Ja, der Mangel ist mir bekannt. Oberhessengas würde das ja hoffentlich als großer Anbieter hinbekommen. Bei unserem regionalen GU würden die sicher zeitig bestellen. Die bauen derzeit übrigens in 9 Monaten ihre Häuser. Kann ich eigentlich nicht glauben, aber da wäre Einzug im nächsten Sommer angedacht. Mir reicht aber auch Weihnachten 2023, wir haben gute mietfreie Übergangslösungen vor Ort.

Danke an alle für die wertvollen Tipps! Die Entscheidungen fallen wesentlich leichter durch eure Beratung und Erfahrungswerte!
AxelH.13.07.22 13:17
Dribbdebach schrieb:

Kontrollierte-Wohnraumlüftung hatte ich mal als optional angesehen - aber alles was ich bisher gelesen habe, spricht eher dafür, dass man darauf nicht verzichten will. Trotz Massivbauweise und KFW 55. Bei uns wären es etwa 12.000 Euro die man hätte "einsparen" können. Teurer Luxus oder Pflichtprogramm?
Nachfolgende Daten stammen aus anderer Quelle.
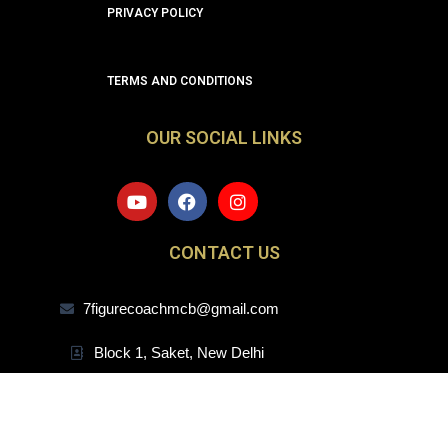
PRIVACY POLICY
TERMS AND CONDITIONS
OUR SOCIAL LINKS
Y
F
I
o
a
n
u
c
s
t
e
t
CONTACT US
u
b
a
b
o
g
e
o
r
7figurecoachmcb@gmail.com
k
a
m
Block 1, Saket, New Delhi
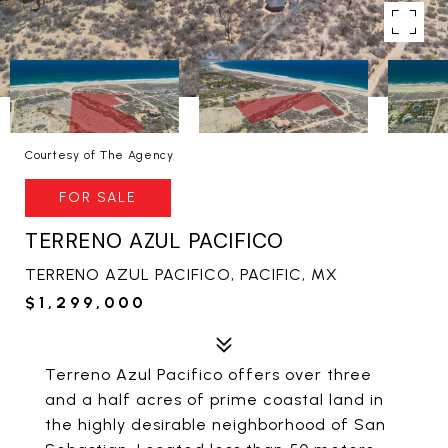
Courtesy of The Agency
FOR SALE
TERRENO AZUL PACIFICO
TERRENO AZUL PACIFICO, PACIFIC, MX
$1,299,000
Terreno Azul Pacifico offers over three
and a half acres of prime coastal land in
the highly desirable neighborhood of San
Die Vorteile durch den Wärmetausch von Zu- und Abluft wären bei der Erdwärme dann weniger entscheidend denke ich?
Nun, sagen wir es mal so, das Thema Kontrollierte-Wohnraumlüftung wird hier sehr kontrovers diskutiert. Ich kann nur von meinen Erfahrungen berichten. Und die sagen: Pflichtprogramm. Je dichter das Haus, desto größer die Notwenigkeit zum Luftaustausch, besonders in den Jahreszeiten, wo die Balkontür nicht immer offen steht. Und wohl niemand geht gerne 2x täglich durchs ganze Haus, um durchzulüften. Ganz zu schweigen von der Luft, die man ohne Kontrollierte-Wohnraumlüftung nach drei Woche Urlaub im geliebten Heim vorfindet.
Wärmerückgewinnung bleibt immer ein Thema, egal, wie ich das Haus beheize. Die Wärme soll drinnen bleiben. Und da spielt es keinen Rolle, wie die erzeugt wurde.
D
Dribbdebach
13.07.22 13:21
AxelH. schrieb:

Nun, sagen wir es mal so, das Thema Kontrollierte-Wohnraumlüftung wird hier sehr kontrovers diskutiert. Ich kann nur von meinen Erfahrungen berichten. Und die sagen: Pflichtprogramm. Je dichter das Haus, desto größer die Notwenigkeit zum Luftaustausch, besonders in den Jahreszeiten, wo die Balkontür nicht immer offen steht. Und wohl niemand geht gerne 2x täglich durchs ganze Haus, um durchzulüften. Ganz zu schweigen von der Luft, die man ohne Kontrollierte-Wohnraumlüftung nach drei Woche Urlaub im geliebten Heim vorfindet.
Wärmerückgewinnung bleibt immer ein Thema, egal, wie ich das Haus beheize. Die Wärme soll drinnen bleiben. Und da spielt es keinen Rolle, wie die erzeugt wurde.
Ja, da bin ich ganz bei dir.
Allein schon die eventuelle Schimmelgefahr wegen dichter Bauweise ist für mich ein Argument die Kontrollierte-Wohnraumlüftung nicht auszulassen.
Danke fürs Mitdenken!

Ich schicke euch bald auch ein paar Grundrisse. Ich habe derzeit keine aktuellen hochwertigen, da ist immer noch Gekritzel dabei und veraltete zu thematisieren macht wohl wenig Sinn. Es gibt sicher immer noch was zu optimieren.